Problem to work on >>
Find the word "beautiful" in the listing below, then return every line it appears in.
START The data
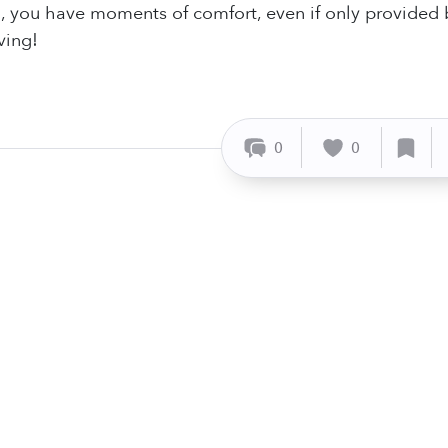
, you have moments of comfort, even if only provided
ving!
0
0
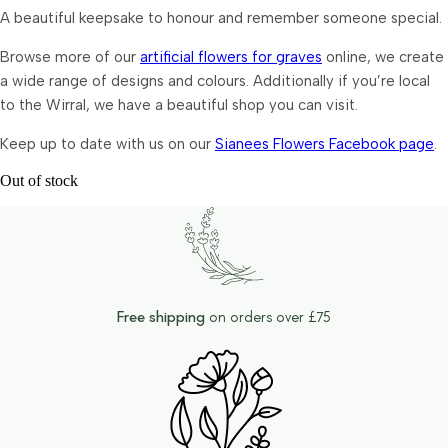
A beautiful keepsake to honour and remember someone special.
Browse more of our
artificial flowers for graves
online, we create
a wide range of designs and colours. Additionally if you’re local
to the Wirral, we have a beautiful shop you can visit.
Keep up to date with us on our
Sianees Flowers Facebook page
.
Out of stock
Free shipping
on orders over £75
END The data
Problem solution >>
A beautiful keepsake to honour and remember someone special.
to the Wirral, we have a beautiful shop you can visit.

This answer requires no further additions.